- [What to do] For the entries that follow, produce an exact copy with no pictures in it.
Given data: Begin
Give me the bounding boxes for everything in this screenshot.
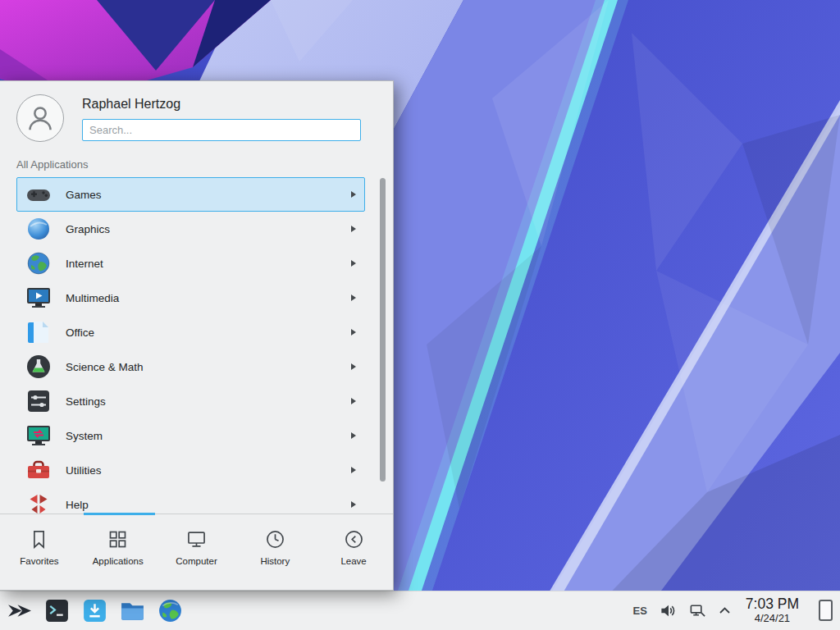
clock-time: 7:03 PM bbox=[746, 596, 799, 613]
category-help[interactable]: Help bbox=[16, 487, 365, 514]
list-scrollbar[interactable] bbox=[380, 178, 386, 482]
bookmark-icon bbox=[28, 528, 50, 550]
tab-favorites[interactable]: Favorites bbox=[0, 514, 79, 590]
category-utilities[interactable]: Utilities bbox=[16, 453, 365, 487]
user-name: Raphael Hertzog bbox=[82, 97, 361, 112]
help-icon bbox=[25, 491, 52, 514]
submenu-arrow-icon bbox=[351, 363, 356, 370]
tab-computer[interactable]: Computer bbox=[158, 514, 236, 590]
submenu-arrow-icon bbox=[351, 467, 356, 473]
launcher-header: Raphael Hertzog bbox=[0, 81, 393, 150]
tab-history[interactable]: History bbox=[235, 514, 314, 590]
show-desktop-button[interactable] bbox=[819, 600, 833, 621]
category-label: Settings bbox=[66, 395, 106, 408]
clock-date: 4/24/21 bbox=[746, 613, 799, 625]
kali-menu-icon[interactable] bbox=[6, 597, 33, 624]
keyboard-layout-indicator[interactable]: ES bbox=[632, 605, 646, 617]
active-tab-indicator bbox=[84, 513, 155, 515]
tab-leave[interactable]: Leave bbox=[314, 514, 393, 590]
file-manager-icon[interactable] bbox=[119, 597, 146, 624]
app-category-list: Games Graphics Internet bbox=[0, 175, 393, 514]
user-icon bbox=[24, 102, 57, 135]
submenu-arrow-icon bbox=[351, 191, 356, 198]
taskbar-launchers bbox=[0, 597, 184, 624]
launcher-footer-tabs: Favorites Applications Computer History bbox=[0, 514, 393, 590]
media-monitor-icon bbox=[25, 285, 52, 311]
paint-orb-icon bbox=[25, 216, 52, 242]
category-label: Utilities bbox=[66, 464, 102, 477]
expand-tray-icon[interactable] bbox=[719, 606, 731, 614]
gamepad-icon bbox=[25, 181, 52, 208]
category-label: Games bbox=[66, 189, 102, 201]
system-monitor-icon bbox=[25, 422, 52, 449]
submenu-arrow-icon bbox=[351, 226, 356, 232]
submenu-arrow-icon bbox=[351, 260, 356, 267]
toolbox-icon bbox=[25, 457, 52, 483]
category-graphics[interactable]: Graphics bbox=[16, 212, 365, 246]
category-label: Internet bbox=[66, 258, 103, 270]
tab-label: Applications bbox=[93, 556, 144, 566]
network-icon[interactable] bbox=[689, 602, 706, 619]
desktop: Raphael Hertzog All Applications Games G… bbox=[0, 0, 840, 630]
volume-icon[interactable] bbox=[660, 602, 677, 619]
category-science-math[interactable]: Science & Math bbox=[16, 349, 365, 384]
tab-applications[interactable]: Applications bbox=[79, 514, 158, 590]
category-office[interactable]: Office bbox=[16, 315, 365, 349]
search-input[interactable] bbox=[82, 119, 361, 141]
section-label-all-applications: All Applications bbox=[0, 150, 393, 175]
category-label: Graphics bbox=[66, 223, 110, 235]
category-internet[interactable]: Internet bbox=[16, 246, 365, 281]
computer-icon bbox=[185, 528, 208, 550]
taskbar: ES 7:03 PM 4/24/21 bbox=[0, 591, 840, 630]
terminal-icon[interactable] bbox=[43, 597, 71, 624]
application-launcher: Raphael Hertzog All Applications Games G… bbox=[0, 80, 394, 591]
submenu-arrow-icon bbox=[351, 329, 356, 336]
leave-icon bbox=[343, 528, 365, 550]
submenu-arrow-icon bbox=[351, 501, 356, 508]
submenu-arrow-icon bbox=[351, 398, 356, 404]
tab-label: History bbox=[260, 556, 290, 566]
clock-icon bbox=[264, 528, 286, 550]
flask-icon bbox=[25, 354, 52, 380]
tab-label: Favorites bbox=[20, 556, 58, 566]
web-browser-icon[interactable] bbox=[157, 597, 184, 624]
category-multimedia[interactable]: Multimedia bbox=[16, 281, 365, 315]
system-tray: ES 7:03 PM 4/24/21 bbox=[632, 596, 840, 624]
category-label: Science & Math bbox=[66, 361, 144, 373]
sliders-icon bbox=[25, 388, 52, 414]
document-icon bbox=[25, 319, 52, 345]
category-settings[interactable]: Settings bbox=[16, 384, 365, 418]
digital-clock[interactable]: 7:03 PM 4/24/21 bbox=[746, 596, 799, 624]
category-label: Help bbox=[66, 499, 89, 511]
tab-label: Computer bbox=[176, 556, 217, 566]
category-label: Office bbox=[66, 326, 94, 339]
submenu-arrow-icon bbox=[351, 432, 356, 439]
category-system[interactable]: System bbox=[16, 418, 365, 453]
category-label: System bbox=[66, 430, 103, 442]
software-center-icon[interactable] bbox=[81, 597, 108, 624]
tab-label: Leave bbox=[340, 556, 366, 566]
user-avatar[interactable] bbox=[16, 94, 64, 142]
globe-icon bbox=[25, 250, 52, 276]
category-label: Multimedia bbox=[66, 292, 119, 304]
submenu-arrow-icon bbox=[351, 294, 356, 301]
app-grid-icon bbox=[107, 528, 129, 550]
category-games[interactable]: Games bbox=[16, 177, 365, 212]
Given data: End
- [Written solution]
Give me the bounding boxes for everything in this screenshot.
clock-time: 7:03 PM bbox=[746, 596, 799, 613]
category-help[interactable]: Help bbox=[16, 487, 365, 514]
list-scrollbar[interactable] bbox=[380, 178, 386, 482]
bookmark-icon bbox=[28, 528, 50, 550]
tab-favorites[interactable]: Favorites bbox=[0, 514, 79, 590]
category-utilities[interactable]: Utilities bbox=[16, 453, 365, 487]
user-name: Raphael Hertzog bbox=[82, 97, 361, 112]
help-icon bbox=[25, 491, 52, 514]
submenu-arrow-icon bbox=[351, 363, 356, 370]
tab-computer[interactable]: Computer bbox=[158, 514, 236, 590]
submenu-arrow-icon bbox=[351, 467, 356, 473]
launcher-header: Raphael Hertzog bbox=[0, 81, 393, 150]
tab-history[interactable]: History bbox=[235, 514, 314, 590]
show-desktop-button[interactable] bbox=[819, 600, 833, 621]
category-label: Settings bbox=[66, 395, 106, 408]
clock-date: 4/24/21 bbox=[746, 613, 799, 625]
kali-menu-icon[interactable] bbox=[6, 597, 33, 624]
keyboard-layout-indicator[interactable]: ES bbox=[632, 605, 646, 617]
active-tab-indicator bbox=[84, 513, 155, 515]
tab-leave[interactable]: Leave bbox=[314, 514, 393, 590]
file-manager-icon[interactable] bbox=[119, 597, 146, 624]
app-category-list: Games Graphics Internet bbox=[0, 175, 393, 514]
user-icon bbox=[24, 102, 57, 135]
submenu-arrow-icon bbox=[351, 191, 356, 198]
taskbar-launchers bbox=[0, 597, 184, 624]
launcher-footer-tabs: Favorites Applications Computer History bbox=[0, 514, 393, 590]
media-monitor-icon bbox=[25, 285, 52, 311]
paint-orb-icon bbox=[25, 216, 52, 242]
category-label: Utilities bbox=[66, 464, 102, 477]
expand-tray-icon[interactable] bbox=[719, 606, 731, 614]
gamepad-icon bbox=[25, 181, 52, 208]
category-label: Games bbox=[66, 189, 102, 201]
system-monitor-icon bbox=[25, 422, 52, 449]
submenu-arrow-icon bbox=[351, 226, 356, 232]
submenu-arrow-icon bbox=[351, 260, 356, 267]
toolbox-icon bbox=[25, 457, 52, 483]
category-graphics[interactable]: Graphics bbox=[16, 212, 365, 246]
category-label: Internet bbox=[66, 258, 103, 270]
tab-label: Applications bbox=[93, 556, 144, 566]
network-icon[interactable] bbox=[689, 602, 706, 619]
desktop: Raphael Hertzog All Applications Games G… bbox=[0, 0, 840, 630]
volume-icon[interactable] bbox=[660, 602, 677, 619]
category-science-math[interactable]: Science & Math bbox=[16, 349, 365, 384]
tab-applications[interactable]: Applications bbox=[79, 514, 158, 590]
category-office[interactable]: Office bbox=[16, 315, 365, 349]
search-input[interactable] bbox=[82, 119, 361, 141]
section-label-all-applications: All Applications bbox=[0, 150, 393, 175]
category-label: Graphics bbox=[66, 223, 110, 235]
category-internet[interactable]: Internet bbox=[16, 246, 365, 281]
computer-icon bbox=[185, 528, 208, 550]
taskbar: ES 7:03 PM 4/24/21 bbox=[0, 591, 840, 630]
terminal-icon[interactable] bbox=[43, 597, 71, 624]
application-launcher: Raphael Hertzog All Applications Games G… bbox=[0, 80, 394, 591]
submenu-arrow-icon bbox=[351, 329, 356, 336]
leave-icon bbox=[343, 528, 365, 550]
submenu-arrow-icon bbox=[351, 501, 356, 508]
submenu-arrow-icon bbox=[351, 398, 356, 404]
tab-label: History bbox=[260, 556, 290, 566]
clock-icon bbox=[264, 528, 286, 550]
flask-icon bbox=[25, 354, 52, 380]
tab-label: Favorites bbox=[20, 556, 58, 566]
web-browser-icon[interactable] bbox=[157, 597, 184, 624]
category-multimedia[interactable]: Multimedia bbox=[16, 281, 365, 315]
system-tray: ES 7:03 PM 4/24/21 bbox=[632, 596, 840, 624]
category-label: Science & Math bbox=[66, 361, 144, 373]
sliders-icon bbox=[25, 388, 52, 414]
document-icon bbox=[25, 319, 52, 345]
category-settings[interactable]: Settings bbox=[16, 384, 365, 418]
digital-clock[interactable]: 7:03 PM 4/24/21 bbox=[746, 596, 799, 624]
category-label: Help bbox=[66, 499, 89, 511]
tab-label: Computer bbox=[176, 556, 217, 566]
category-label: Office bbox=[66, 326, 94, 339]
submenu-arrow-icon bbox=[351, 432, 356, 439]
category-system[interactable]: System bbox=[16, 418, 365, 453]
category-label: System bbox=[66, 430, 103, 442]
software-center-icon[interactable] bbox=[81, 597, 108, 624]
tab-label: Leave bbox=[340, 556, 366, 566]
user-avatar[interactable] bbox=[16, 94, 64, 142]
globe-icon bbox=[25, 250, 52, 276]
category-label: Multimedia bbox=[66, 292, 119, 304]
submenu-arrow-icon bbox=[351, 294, 356, 301]
app-grid-icon bbox=[107, 528, 129, 550]
category-games[interactable]: Games bbox=[16, 177, 365, 212]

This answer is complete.